Fenn walked out on her, saving himself all the bother of a reply.
Sevana joined him later on the bench as he carved the deerhorn handle. She looked over the deepening blues and greens of the valley while she waited for Joel to come, noticing that all the dots of snow had finally disappeared from the avalanche chutes. But she was at a loss for something to do until, on a whim, she went in and fetched the book of philosophy she’d started the night before.
“There’s a book that’ll give you a thought or two,” Fenn mocked her as she sat down. “Read it and better your mind.” He plainly regarded her incapable of scholarly occupation.
She lifted her chin a fraction. “The first chapter was fascinating,” she said loftily, and opened the book to chapter two.
Luckily for Sevana, she was able to comprehend the main idea of what was being said, though she had to let many of the particulars go by. But what she did understand she didn’t like, for it portrayed man as an impersonal being in an impersonal universe, and left very little room for any kind of meaning for his existence. When she closed the book quietly, Fenn looked over. “Agree with him?” he asked, still mocking.
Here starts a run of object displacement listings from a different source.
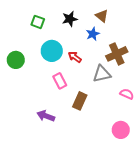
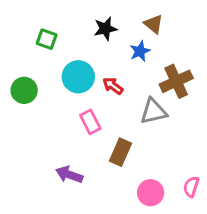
green square: (38, 22) -> (47, 39), moved
pink semicircle: (127, 94) -> (191, 187), moved, turned -96
pink circle: (121, 130) -> (151, 193), moved

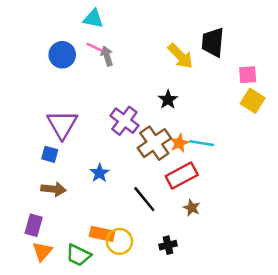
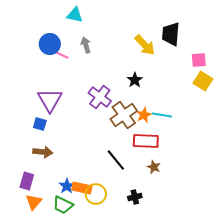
pink line: (95, 47) -> (62, 55), moved
blue star: (100, 173) -> (67, 186), moved
red rectangle: (182, 175) -> (146, 141), turned 30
“No, I don’t,” she said, glad to show she had understood it. “He sees things so darkly. How can he say we have no purpose? Doesn’t he have any dreams? Perhaps he has none, but he shouldn’t speak for anyone but himself.”
“So you think your life has purpose?” he confronted her. “Do tell, what is it?”
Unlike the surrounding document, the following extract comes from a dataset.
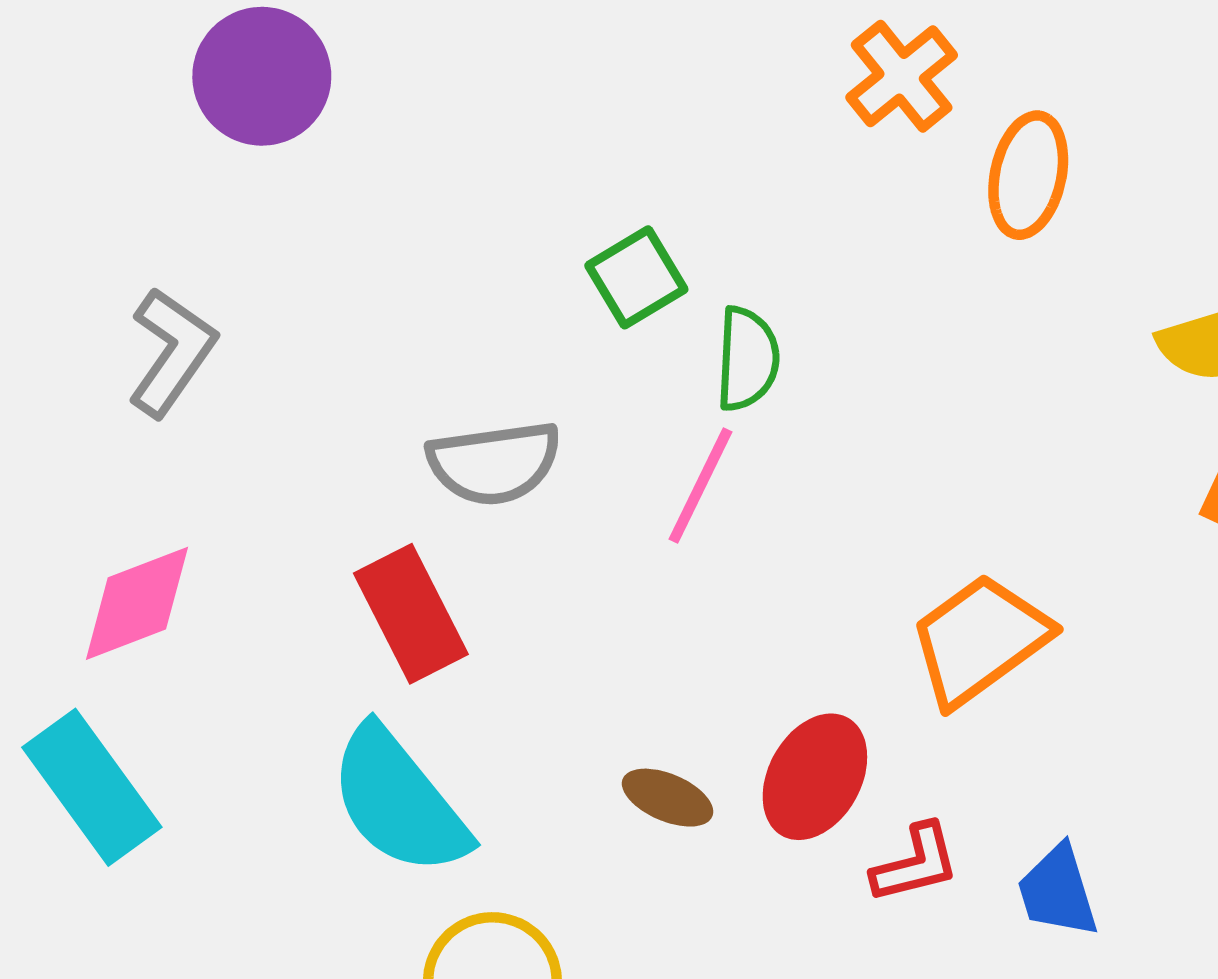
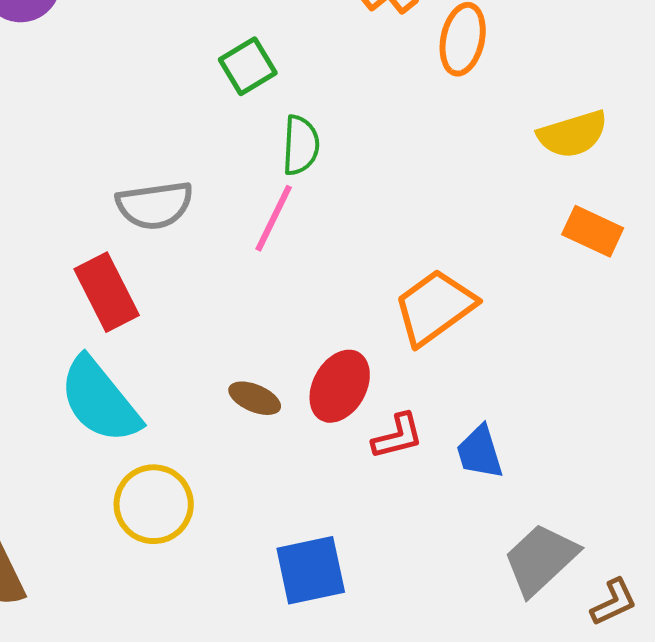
green square: (636, 277) -> (248, 66), moved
“I have plenty of dreams,” she said confidently. “I’m going to be the best artist I can be.”
“Dreams!” Fenn scoffed. “He’s not talking about the pursuits of life, but life itself. What good
is your existence? What significance does it have?”
Sevana opened her mouth to tell him, then shut it as she realized she had no good answer. She sat silent, pondering that startling discovery. Then, more humbly now, she asked confidingly, “Fenn, you don’t think life is meaningless, do you?”
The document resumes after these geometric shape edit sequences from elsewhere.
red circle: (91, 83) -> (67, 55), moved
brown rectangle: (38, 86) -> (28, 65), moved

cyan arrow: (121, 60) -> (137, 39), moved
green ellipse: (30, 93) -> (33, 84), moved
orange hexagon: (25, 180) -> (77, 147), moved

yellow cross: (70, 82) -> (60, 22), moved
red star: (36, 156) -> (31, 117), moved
“No one has given me any reason to say it isn’t,” he retorted. “Can you?”
“No,” she almost whispered. “But Fenn—how can you bear to think life has no hope?”
He snapped the blade shut, and his eyes were hard. “Better to face it as it is, than pretend it isn’t so.”
And when she only stared at him with a look full of questioning and doubt, he said impatiently: “Come on, Sevana, get the stars out of your eyes long enough to see the only reason you exist is for the hell in your own mind.”
He took sandpaper to the deerhorn, and Sevana took up her earlier occupation of watching the evening shadows overrun the landscape; but now her head was filled with disquieting thoughts. She wanted to tell Fenn not to entertain such fatalistic ideas, but she had nothing to offer in their stead. It disturbed her, for she had no way of knowing what was true, and didn’t know but that he might be right.
Joel drove into the yard at that critical moment, causing Fenn to vanish into the house with a muttered oath. Leaving the engine running, he came across the yard in his woodsman’s agile gait. His hair was tamer than usual, sleek and almost straight, and though he wore a coarse hickory-stripe shirt and canvas work trousers, he wore them with a nearly elegant ease. Sevana smiled unconsciously at the sight of him. He was a man all his own…confident, yet without arrogance—sure of himself not through any airs he put on, but simply in who he was. He was someone she would be proud to be seen with anywhere.
He came up on the steps. “Evening, Sevana. Still want to go?”